DIRECTIONS — Below are records. Find each line in them that holds the word "about" and copy it.

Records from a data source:
──────────

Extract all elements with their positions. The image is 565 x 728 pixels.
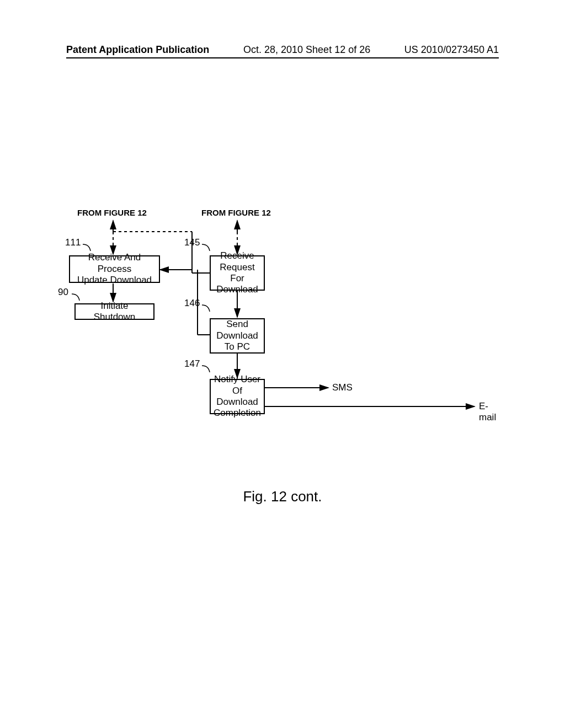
figure-caption: Fig. 12 cont.	[0, 488, 565, 505]
box-147-text: Notify User Of Download Completion	[214, 374, 261, 419]
box-receive-request: Receive Request For Download	[210, 255, 265, 291]
box-send-download: Send Download To PC	[210, 318, 265, 354]
from-figure-right-label: FROM FIGURE 12	[201, 208, 271, 217]
ref-111-label: 111	[65, 237, 81, 248]
from-figure-left-label: FROM FIGURE 12	[77, 208, 147, 217]
patent-page: Patent Application Publication Oct. 28, …	[0, 0, 565, 728]
header-sheet-info: Oct. 28, 2010 Sheet 12 of 26	[243, 44, 370, 56]
output-sms-label: SMS	[332, 382, 353, 393]
box-111-text: Receive And Process Update Download	[74, 252, 154, 286]
box-145-text: Receive Request For Download	[215, 250, 259, 296]
box-notify-user: Notify User Of Download Completion	[210, 379, 265, 414]
ref-90-label: 90	[58, 287, 68, 298]
ref-145-label: 145	[184, 237, 200, 248]
box-receive-process-update: Receive And Process Update Download	[69, 255, 160, 283]
header-rule	[66, 57, 499, 58]
header-publication-number: US 2010/0273450 A1	[404, 44, 499, 56]
ref-146-label: 146	[184, 298, 200, 309]
box-90-text: Initiate Shutdown	[80, 301, 149, 323]
ref-147-label: 147	[184, 358, 200, 370]
header-publication-type: Patent Application Publication	[66, 44, 209, 56]
page-header: Patent Application Publication Oct. 28, …	[0, 44, 565, 56]
box-initiate-shutdown: Initiate Shutdown	[74, 303, 154, 320]
box-146-text: Send Download To PC	[216, 319, 258, 352]
flowchart-diagram: FROM FIGURE 12 FROM FIGURE 12 111 90 145…	[66, 218, 499, 505]
output-email-label: E-mail	[479, 401, 499, 423]
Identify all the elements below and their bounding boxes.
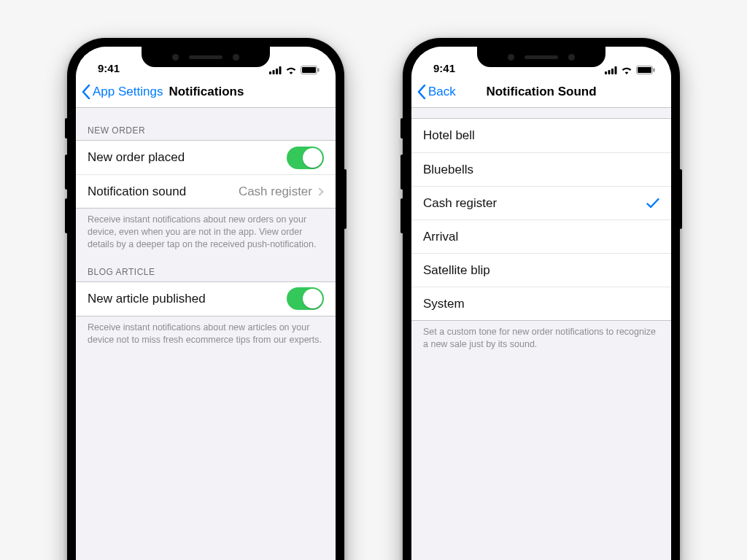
section-header-new-order: NEW ORDER	[76, 121, 336, 140]
nav-bar: App Settings Notifications	[76, 76, 336, 108]
svg-rect-8	[608, 70, 611, 74]
svg-rect-13	[654, 69, 655, 72]
row-label: Hotel bell	[423, 128, 659, 143]
svg-rect-1	[273, 70, 275, 74]
phone-sound-picker: 9:41 Bac	[403, 38, 680, 560]
section-footer-sounds: Set a custom tone for new order notifica…	[411, 321, 671, 362]
svg-rect-6	[318, 69, 320, 72]
nav-back-label: App Settings	[93, 85, 163, 99]
phone-notifications: 9:41 App	[67, 38, 344, 560]
device-notch	[142, 47, 270, 67]
battery-icon	[301, 66, 320, 74]
svg-rect-3	[279, 66, 282, 74]
row-label: System	[423, 297, 659, 311]
svg-rect-0	[269, 71, 271, 74]
row-label: Notification sound	[88, 184, 239, 199]
row-label: New article published	[88, 292, 287, 306]
chevron-right-icon	[315, 187, 323, 195]
sound-option-system[interactable]: System	[411, 287, 671, 320]
checkmark-icon	[646, 198, 659, 209]
row-label: Arrival	[423, 230, 659, 244]
nav-bar: Back Notification Sound	[411, 76, 671, 108]
sound-option-satellite-blip[interactable]: Satellite blip	[411, 253, 671, 287]
nav-back-button[interactable]: App Settings	[82, 85, 163, 99]
device-notch	[477, 47, 605, 67]
svg-rect-9	[611, 69, 614, 74]
row-label: Satellite blip	[423, 263, 659, 278]
row-new-order-placed[interactable]: New order placed	[76, 141, 336, 174]
section-footer-new-order: Receive instant notifications about new …	[76, 209, 336, 262]
section-header-blog: BLOG ARTICLE	[76, 262, 336, 281]
svg-rect-12	[638, 67, 651, 73]
sound-option-bluebells[interactable]: Bluebells	[411, 152, 671, 186]
row-value: Cash register	[239, 184, 312, 199]
nav-back-label: Back	[428, 85, 456, 99]
nav-back-button[interactable]: Back	[417, 85, 456, 99]
row-label: New order placed	[88, 150, 287, 165]
sound-option-hotel-bell[interactable]: Hotel bell	[411, 119, 671, 152]
row-label: Bluebells	[423, 163, 659, 177]
svg-rect-10	[615, 66, 617, 74]
toggle-new-article[interactable]	[287, 287, 324, 310]
svg-rect-2	[276, 69, 278, 74]
nav-title: Notifications	[169, 85, 244, 99]
svg-rect-7	[605, 71, 607, 74]
sound-option-arrival[interactable]: Arrival	[411, 219, 671, 253]
chevron-left-icon	[82, 85, 90, 99]
wifi-icon	[285, 66, 297, 74]
row-label: Cash register	[423, 196, 646, 211]
status-time: 9:41	[433, 62, 455, 76]
status-time: 9:41	[98, 62, 120, 76]
sound-option-cash-register[interactable]: Cash register	[411, 186, 671, 219]
row-new-article-published[interactable]: New article published	[76, 282, 336, 316]
cellular-icon	[269, 66, 282, 74]
cellular-icon	[605, 66, 617, 74]
row-notification-sound[interactable]: Notification sound Cash register	[76, 174, 336, 208]
wifi-icon	[621, 66, 632, 74]
svg-rect-5	[302, 67, 316, 73]
battery-icon	[636, 66, 655, 74]
chevron-left-icon	[417, 85, 426, 99]
section-footer-blog: Receive instant notifications about new …	[76, 316, 336, 358]
toggle-new-order[interactable]	[287, 147, 324, 169]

──────────

WRITTEN RESPONSE —
section-footer-new-order: Receive instant notifications about new …	[76, 209, 336, 262]
section-footer-blog: Receive instant notifications about new …	[76, 316, 336, 358]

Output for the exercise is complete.